I spend most of my time advising on property tax issues and, whilst there has been a general slow-down in the sector, my colleagues in our real estate team are still keeping me busy with the usual array of investment transactions, developments and lettings. Build-to-rent and single-family housing developments have been some of the particularly interesting transactions in recent years.

What do you know now that you wish you’d known at the start of your career?

Two things spring to mind.

The first was a tip which I read a number of years ago in one of the Tax Journal’s ‘One minute with’ series. When reviewing legislation or legal documents, be sure to read to the very end of the relevant clause, section, chapter or part of the legislation/document. Otherwise you risk overlooking important caveats or provisos.
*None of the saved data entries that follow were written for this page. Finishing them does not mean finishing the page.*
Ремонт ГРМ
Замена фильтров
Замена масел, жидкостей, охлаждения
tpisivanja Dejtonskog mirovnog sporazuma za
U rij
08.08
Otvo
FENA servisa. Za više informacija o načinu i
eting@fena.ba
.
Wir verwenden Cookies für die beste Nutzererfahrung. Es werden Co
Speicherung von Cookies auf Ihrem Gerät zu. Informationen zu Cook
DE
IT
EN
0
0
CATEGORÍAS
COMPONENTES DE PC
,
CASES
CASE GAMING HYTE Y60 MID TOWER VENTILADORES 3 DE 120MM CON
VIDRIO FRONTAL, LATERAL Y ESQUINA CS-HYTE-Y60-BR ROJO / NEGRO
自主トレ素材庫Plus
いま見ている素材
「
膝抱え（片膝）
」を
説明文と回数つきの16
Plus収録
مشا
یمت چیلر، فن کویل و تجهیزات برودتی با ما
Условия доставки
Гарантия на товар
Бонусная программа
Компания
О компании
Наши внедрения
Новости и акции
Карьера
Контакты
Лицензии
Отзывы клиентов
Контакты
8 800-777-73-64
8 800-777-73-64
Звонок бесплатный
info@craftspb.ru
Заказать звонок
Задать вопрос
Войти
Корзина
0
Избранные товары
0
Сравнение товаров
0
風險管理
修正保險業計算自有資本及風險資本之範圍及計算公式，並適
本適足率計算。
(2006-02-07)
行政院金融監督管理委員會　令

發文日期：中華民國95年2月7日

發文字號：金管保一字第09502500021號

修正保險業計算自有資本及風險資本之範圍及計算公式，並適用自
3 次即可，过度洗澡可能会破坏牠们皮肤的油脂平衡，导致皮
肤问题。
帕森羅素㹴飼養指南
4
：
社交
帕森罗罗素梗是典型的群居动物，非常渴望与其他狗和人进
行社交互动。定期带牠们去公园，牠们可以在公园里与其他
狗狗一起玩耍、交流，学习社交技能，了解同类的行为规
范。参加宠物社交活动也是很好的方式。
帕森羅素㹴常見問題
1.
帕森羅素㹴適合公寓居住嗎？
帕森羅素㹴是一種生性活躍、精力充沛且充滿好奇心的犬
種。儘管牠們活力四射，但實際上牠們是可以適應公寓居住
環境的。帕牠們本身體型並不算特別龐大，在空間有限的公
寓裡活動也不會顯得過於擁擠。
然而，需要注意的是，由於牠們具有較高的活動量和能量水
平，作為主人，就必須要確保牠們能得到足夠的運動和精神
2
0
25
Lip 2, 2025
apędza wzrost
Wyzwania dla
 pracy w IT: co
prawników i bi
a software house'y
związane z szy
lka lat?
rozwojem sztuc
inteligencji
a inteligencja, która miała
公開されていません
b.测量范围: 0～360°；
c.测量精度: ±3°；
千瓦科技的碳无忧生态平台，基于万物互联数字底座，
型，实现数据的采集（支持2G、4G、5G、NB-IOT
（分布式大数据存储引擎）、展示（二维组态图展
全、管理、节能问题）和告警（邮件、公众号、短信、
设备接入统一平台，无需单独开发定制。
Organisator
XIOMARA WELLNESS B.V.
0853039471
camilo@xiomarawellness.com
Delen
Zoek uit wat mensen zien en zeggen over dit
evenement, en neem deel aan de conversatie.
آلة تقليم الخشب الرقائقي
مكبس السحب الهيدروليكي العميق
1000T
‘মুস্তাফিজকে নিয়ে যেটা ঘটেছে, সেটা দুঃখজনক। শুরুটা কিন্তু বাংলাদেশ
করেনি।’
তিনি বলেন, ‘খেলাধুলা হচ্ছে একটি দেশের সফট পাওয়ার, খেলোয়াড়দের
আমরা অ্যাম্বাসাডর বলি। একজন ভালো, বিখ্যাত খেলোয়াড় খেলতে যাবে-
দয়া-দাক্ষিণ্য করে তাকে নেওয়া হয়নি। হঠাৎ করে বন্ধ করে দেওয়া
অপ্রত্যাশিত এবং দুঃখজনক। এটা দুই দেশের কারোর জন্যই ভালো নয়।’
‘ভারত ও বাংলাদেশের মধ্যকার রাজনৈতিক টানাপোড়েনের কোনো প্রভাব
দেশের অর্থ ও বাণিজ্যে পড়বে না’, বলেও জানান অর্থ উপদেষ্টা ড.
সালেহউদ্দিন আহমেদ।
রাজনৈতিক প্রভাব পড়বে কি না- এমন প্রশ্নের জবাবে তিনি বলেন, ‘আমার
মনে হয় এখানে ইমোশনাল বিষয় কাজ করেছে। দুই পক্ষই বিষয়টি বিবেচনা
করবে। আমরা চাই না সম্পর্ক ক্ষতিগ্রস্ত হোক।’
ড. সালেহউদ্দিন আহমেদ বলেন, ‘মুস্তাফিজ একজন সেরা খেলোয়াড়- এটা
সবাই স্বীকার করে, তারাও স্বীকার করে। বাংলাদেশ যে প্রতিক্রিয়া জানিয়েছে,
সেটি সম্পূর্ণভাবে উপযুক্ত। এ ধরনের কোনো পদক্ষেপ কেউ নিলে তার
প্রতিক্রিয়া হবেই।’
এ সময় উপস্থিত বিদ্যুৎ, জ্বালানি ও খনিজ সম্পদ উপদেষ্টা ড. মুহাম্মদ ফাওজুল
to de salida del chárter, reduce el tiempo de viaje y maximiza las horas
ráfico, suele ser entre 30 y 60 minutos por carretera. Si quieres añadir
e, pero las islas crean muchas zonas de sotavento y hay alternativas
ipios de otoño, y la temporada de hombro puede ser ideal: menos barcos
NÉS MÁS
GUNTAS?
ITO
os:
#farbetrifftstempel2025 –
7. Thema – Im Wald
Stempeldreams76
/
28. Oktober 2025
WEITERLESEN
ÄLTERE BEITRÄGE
Secondly, perspective is so important. This can apply in numerous different ways, such as ensuring you have an understanding of the client’s commercial objectives, so avoiding a situation where time is spent analysing a challenging theoretical question only for the answer to be irrelevant or to lead to an uncommercial outcome. But it can also be applied to ensure that you are placing your professional life in the correct perspective when set against life’s other competing priorities.

Are there any new rules that are causing a problem?

Having lobbied HMRC for a number of years for changes to the Construction Industry Scheme (CIS) as it applies to payments from landlords to tenants, I thought that the announcement that reg 20A to the Construction Industry Scheme (Regulations), SI 2005/2045, was to be introduced would finally mean that the CIS would not impact simple letting transactions.

However, in the event, the drafting of the legislation is narrower than hoped and, frustratingly, the very recently published HMRC guidance on the topic confirms that they are unlikely to adopt a pragmatic interpretation of the legislation in practice. During the consultation period, it was put forward by stakeholders that there are many compelling commercial, legal, logistical and environmental reasons why a landlord and tenant might agree that a tenant will undertake works to a building which one would normally expect a landlord to carry out, but the emphasis in the legislation on the works needing to be primarily for the benefit of the tenant will mean that some transactions will continue to be caught by the CIS. Having waited so long for a change to the legislation to remove a potential tax barrier to letting transactions, it is very disappointing for the outcome to be that we are still required to closely analyse those transactions and with some still impacted by the application of the withholding tax regime.

Has a recent tax case caught your eye?

I have been following the large number of SDLT cases dealing with the related topics of (a) the distinction between residential and non-residential property and (b) how to identify whether a property contains more than one ‘dwelling’. While the latter has been made largely redundant with the abolition of Multiple Dwellings Relief, the former question remains a real grey area on which we are required to advise on a weekly basis. The case law has given us a lot of helpful dicta, but the analysis remains fact specific and it is an area that remains fraught with difficulty.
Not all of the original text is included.